Les partenaires sociaux s'accordent sur la dernière mesure nationale garantissant la protection des salaires, dans le cadre du paquet d'accords avec l'UE. Le Conseil fédéral a validé mercredi les adaptations de cette mesure, qui avait été critiquée en consultation. Sur les 14 mesures, les 13 autres ont déjà été acceptées. La dernière mesure vise une meilleure protection du partenariat social au niveau de l'entreprise. La demande, émanant des syndicats, avait été vivement critiquée par le camp bourgeois.
Dans le détail, «la mesure 14» concerne les représentants élus des travailleurs, les membres d'un organe paritaire de gestion d'une institution de prévoyance et les membres de comités nationaux de branches disposant d'une convention collective de travail étendue. Lorsqu'un employeur a l'intention de licencier l'une de ces personnes, il doit engager une procédure de préavis avec celle-ci, dans le but de trouver une solution et d'éviter le licenciement. La mesure ne s'adresse qu'aux entreprises d'au moins 50 collaborateurs. Cela correspond à environ 2% de toutes les entreprises établies en Suisse, a rappelé le gouvernement dans un communiqué.

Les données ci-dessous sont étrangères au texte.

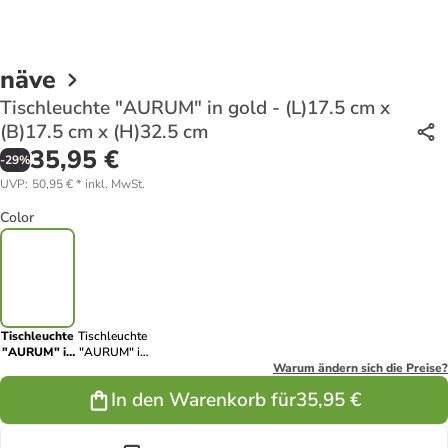
näve
Tischleuchte "AURUM" in gold - (L)17.5 cm x
(B)17.5 cm x (H)32.5 cm
35,95 €
-
29
%
UVP
:
50,95 €
*
inkl. MwSt.
Color
Tischleuchte
Tischleuchte
"AURUM" in
"AURUM" in
gold -
stahl-blank -
Warum ändern sich die Preise?
(L)17.5 cm x
(L)17.5 cm x
In den Warenkorb für
35,95 €
(B)17.5 cm x
(B)17.5 cm x
(H)32.5 cm
(H)33 cm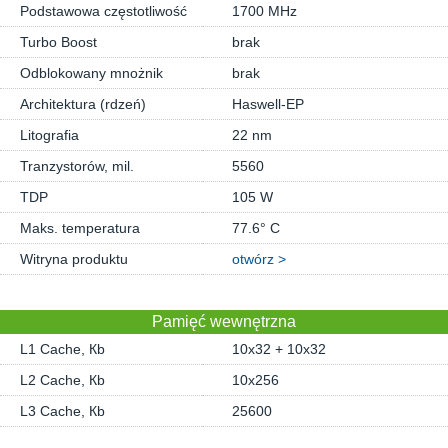
Podstawowa częstotliwość
1700 MHz
Turbo Boost
brak
Odblokowany mnożnik
brak
Architektura (rdzeń)
Haswell-EP
Litografia
22 nm
Tranzystorów, mil.
5560
TDP
105 W
Maks. temperatura
77.6° C
Witryna produktu
otwórz >
Pamięć wewnętrzna
L1 Cache, Кb
10x32 + 10x32
L2 Cache, Кb
10x256
L3 Cache, Кb
25600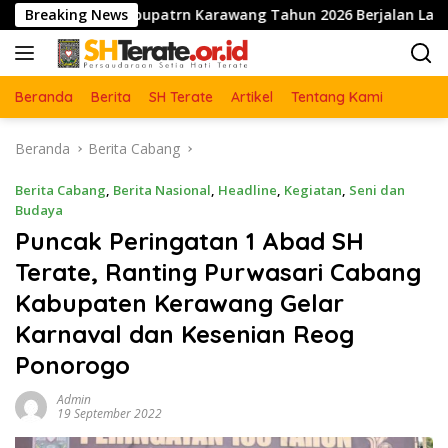
Langsung
g Kabupatrn Karawang Tahun 2026 Berjalan Lancar dan Sukses
Breaking News
ke
konten
Beranda
Berita
SH Terate
Artikel
Tentang Kami
Beranda
Berita Cabang
Berita Cabang
,
Berita Nasional
,
Headline
,
Kegiatan
,
Seni dan
Budaya
Puncak Peringatan 1 Abad SH
Terate, Ranting Purwasari Cabang
Kabupaten Kerawang Gelar
Karnaval dan Kesenian Reog
Ponorogo
Admin
19 September 2022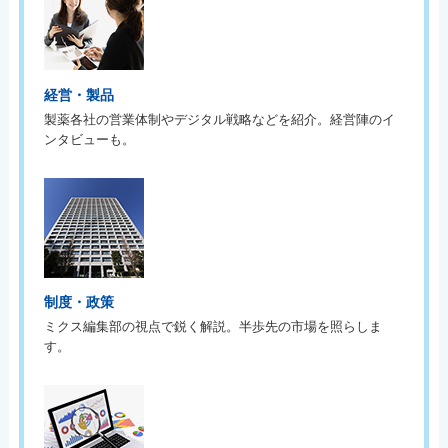
経営・製品
製薬各社の営業体制やデジタル戦略などを紹介。経営陣のイ
ンタビューも。
制度・政策
ミクス編集部の視点で鋭く解説。半歩先の市場を照らしま
す。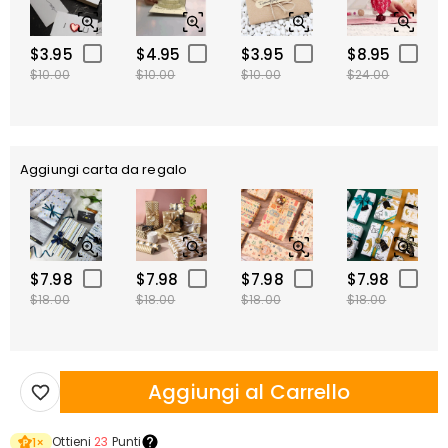
$3.95
$4.95
$3.95
$8.95
$10.00
$10.00
$10.00
$24.00
Aggiungi carta da regalo
$7.98
$7.98
$7.98
$7.98
$18.00
$18.00
$18.00
$18.00
Aggiungi al Carrello
Ottieni
23
Punti
1
×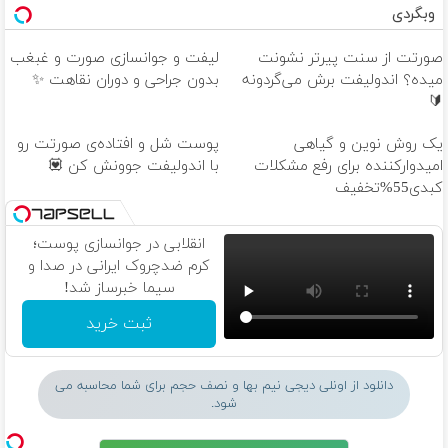
وبگردی
صورتت از سنت پیرتر نشونت
لیفت و جوانسازی صورت و غبغب
میده؟ اندولیفت برش می‌گردونه
بدون جراحی و دوران نقاهت ✨
🔰
یک روش نوین و گیاهی
پوست شل و افتاده‌ی صورتت رو
امیدوارکننده برای رفع مشکلات
با اندولیفت جوونش کن 💟
کبدی55%تخفیف
انقلابی در جوانسازی پوست؛
کرم ضدچروک ایرانی در صدا و
سیما خبرساز شد!
ثبت خرید
دانلود از اونلی دیجی نیم بها و نصف حجم برای شما محاسبه می
شود.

Meilleure sécurité juridique
Selon le Conseil fédéral, les adaptations permettent de répondre aux préoccupations exprimées par les employeurs et les syndicats. Elles se fondent sur les résultats de la consultation et sur des discussions intensives avec les partenaires sociaux ces derniers mois. Elles apportent une plus grande sécurité juridique aux employeurs en faisant d'un congé prononcé avant la fin de la procédure un congé qui n’est pas nul mais abusif. En outre, la procédure de préavis est établie comme un point central de la règle.
L'employeur qui ne respecte pas la procédure doit s'attendre à des sanctions allant de quatre à dix mois de salaire. Il devra verser cette indemnisation au représentant des travailleurs sous la forme de salaires mensuels. En revanche, l'employeur qui ne commet que des erreurs mineures dans la procédure peut y remédier sans devoir craindre une telle sanction. Quant à l'employeur qui procède de manière abusive et licencie un travailleur sans avoir conduit un quelconque entretien, ni avoir donné de préavis, il sera frappé d'une forte sanction, explique le Conseil fédéral.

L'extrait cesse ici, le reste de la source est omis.